Hmida Ben Romdhane
14 Novembre 2003
M. Robert H. Pelletreau Jr était ambassadeur des Etats Unis en Tunisie entre 1987 et 1991.
C'est lui qui avait entrepris, au nom de son gouvernement, les premiers contacts avec l'OLP, en Tunisie, en organisant une série de réunions palestino-américaines. Maintenant, M.Pelletreau a pris sa retraite du service diplomatique américain où il servait depuis 1962. Il est en visite en Tunisie, son «second pays», à titre privé. Non pas pour faire du tourisme ou pour redécouvrir la Tunisie qu'il connaît si bien. Il est là pour contribuer, parallèlement au circuit officiel si l'on peut dire, au renforcement des relations tuniso-américaines à travers le «Club Hannibal» qui a son siège aux Etats Unis et dont il est le Président.
M . Pelletreau est «content de retrouver une Tunisie stable et prospère». C'est ce qu'il a affirmé hier au cours d'une table ronde lors de laquelle il a parlé «à titre privé» et à bâtons rompus avec un certain nombre de journalistes tunisiens. Les relations tuniso-américaines «sont toujours excellentes, mais elles peuvent être meilleures par un surplus d'efforts, surtout du côté américain ». L'ancien ambassadeur estime aussi que «la Tunisie, Etat modéré et modérateur, a des conseils utiles à donner aux Etats Unis qui doivent mieux les écouter».

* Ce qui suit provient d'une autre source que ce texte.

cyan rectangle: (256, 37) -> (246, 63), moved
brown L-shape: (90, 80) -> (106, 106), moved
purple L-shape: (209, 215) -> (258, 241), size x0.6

Il semble reconnaître un certain flottement dans la stratégie américaine vis-à-vis de l'Irak où «les reportages contradictoires» n'aident pas à y voir clair et où «l'issue est incertaine.» Toutefois, M. Robert Pelletreau estime que «la Constitution tunisienne peut être un modèle excellent pour les Irakiens». Il y a, dit-il, «une plus grande démocratie qui est en train de prendre place dans plusieurs domaines, y compris au sein du RCD, une première radio privée, un projet de télévision privée, une meilleure participation des femmes ».
M. Pelletreau a «très bien connu» les dirigeants palestiniens à Tunis et semble porter en lui une certaine frustration que la question palestinienne soit toujours dans l'impasse. Il regrette que les Etats Unis «n'aient pas compris le sens de la houdna (trêve) proposée par Abou Mazen qui n'a été soutenu ni par les Américains ou les Israéliens, ni par les siens alors qu'il s'activait à éviter une guerre civile inter-palestinienne. Avec Abou Alaa, les choses vont peut-être aller mieux, puisque aussi bien le gouvernement américain que les responsables israéliens semblent se résigner à l'idée de voir Arafat toujours influent. Ce changement d'attitude à l'égard d'Arafat pourrait aider Abou Alaa »
M. Pelletreau compte revenir l'été prochain en Tunisie avec des membres américains du Club Hannibal. L'idée est «de faire l'itinéraire d'Hannibal, y compris à travers les Alpes». Le Président du Club Hannibal tente d'intéresser le National Geographic, un grand magazine américain spécialisé, pour qu'il participe au financement de l'entreprise.
La randonnée sera sans doute beaucoup plus facile pour les membres du Club Hannibal que pour Hannibal lui-même et ses troupes, puisque l'itinéraire ne se fera sûrement pas à dos d'éléphant.